And Mexican federal police detained 22 immigration agents suspected of accepting bribes to help 81 Chinese nationals, who were found “hiding” in the Cancun airport, sneak into the United States, the Associated Press reports.

Sources:

“Immigrant sweeps rouse ACLU”
San Mateo County Times, March 7, 2007

“Enraged activists: Jail marked illegal workers’ hands”
NBC5 (Chicago), March 9, 2007

“81 Chinese immigrants arrested”
Associated Press, March 10, 2007


DISCRIMINATION

Muslims Targeted, From Massachusetts to Mindanao

Four Muslim truck drivers for FedEx in Massachusetts are suing over claims that upper management ignored racist verbal abuse and unfair work assignments. A judge has ruled that the suit can proceed because the men are employees and not independent contractors — a finding that also undermines the company’s case against a unionization bid by its 15,000 truckers.

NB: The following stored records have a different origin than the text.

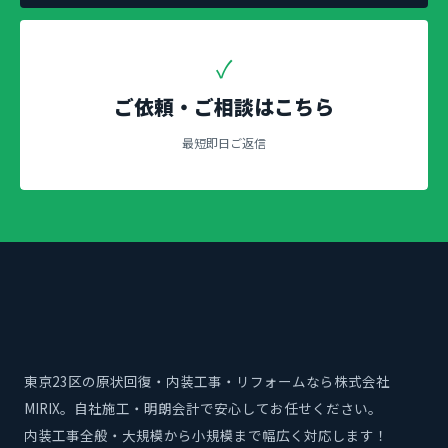
✓
ご依頼・ご相談はこちら
最短即日ご返信
東京23区の原状回復・内装工事・リフォームなら株式会社
MIRIX。自社施工・明朗会計で安心してお任せください。
内装工事全般・大規模から小規模まで幅広く対応します！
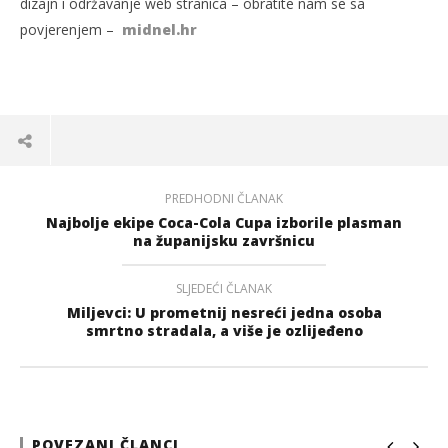
dizajn i održavanje web stranica – obratite nam se sa
povjerenjem –
midnel.hr
PREDHODNI ČLANAK
Najbolje ekipe Coca-Cola Cupa izborile plasman
na županijsku završnicu
SLJEDEĆI ČLANAK
Miljevci: U prometnij nesreći jedna osoba
smrtno stradala, a više je ozlijeđeno
POVEZANI ČLANCI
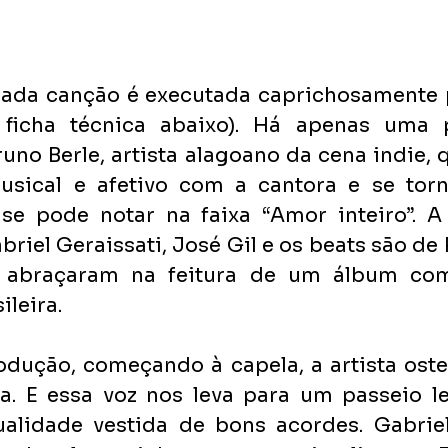
 cada canção é executada caprichosamente 
 ficha técnica abaixo). Há apenas uma p
runo Berle, artista alagoano da cena indie, 
musical e afetivo com a cantora e se tor
 se pode notar na faixa “Amor inteiro”. A
riel Geraissati, José Gil e os beats são de P
abraçaram na feitura de um álbum com
ileira.
rodução, começando à capela, a artista ost
. E essa voz nos leva para um passeio lev
lidade vestida de bons acordes. Gabriel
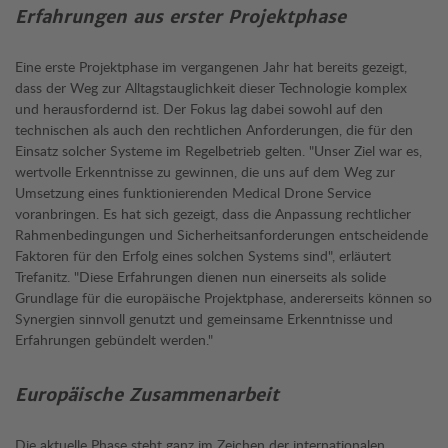
Erfahrungen aus erster Projektphase
Eine erste Projektphase im vergangenen Jahr hat bereits gezeigt,
dass der Weg zur Alltagstauglichkeit dieser Technologie komplex
und herausfordernd ist. Der Fokus lag dabei sowohl auf den
technischen als auch den rechtlichen Anforderungen, die für den
Einsatz solcher Systeme im Regelbetrieb gelten. "Unser Ziel war es,
wertvolle Erkenntnisse zu gewinnen, die uns auf dem Weg zur
Umsetzung eines funktionierenden Medical Drone Service
voranbringen. Es hat sich gezeigt, dass die Anpassung rechtlicher
Rahmenbedingungen und Sicherheitsanforderungen entscheidende
Faktoren für den Erfolg eines solchen Systems sind", erläutert
Trefanitz. "Diese Erfahrungen dienen nun einerseits als solide
Grundlage für die europäische Projektphase, andererseits können so
Synergien sinnvoll genutzt und gemeinsame Erkenntnisse und
Erfahrungen gebündelt werden."
Europäische Zusammenarbeit
Die aktuelle Phase steht ganz im Zeichen der internationalen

On the overwhelmingly Christian island of Mindanao in the Philippines, Muslims say they have been barred from working at malls over fears that they might be suicide bombers. Critics say this increases tensions in a province with a decades-old Islamic independence movement, where Muslims tend to be poorer, and have shorter life expectancies than average.

Sources:

“Arab Americans charge harassment by FedEx”
Reuters, March 10, 2007

“Philippines: Muslims ‘banned’ from working in malls in Mindanao”
ADNKRONOS International, March 9, 2007


APARTHEID

South Africa’s Mining Laws: A Divisive Legacy

Two Italian companies are suing South Africa over a law that requires firms to sell to black investors to redress abuses of black laborers under the apartheid system. The companies say that their purchase of granite operations there occurred in 1994, after the fall of apartheid.

The legacy of institutionalized racism has also taken a particularly bitter turn in the struggle over South Africa’s diamond mines, where the ethnically mixed residents of the diamond-rich Richtersvelders province are enraged by a government deal to sell mine holdings there to de Beers.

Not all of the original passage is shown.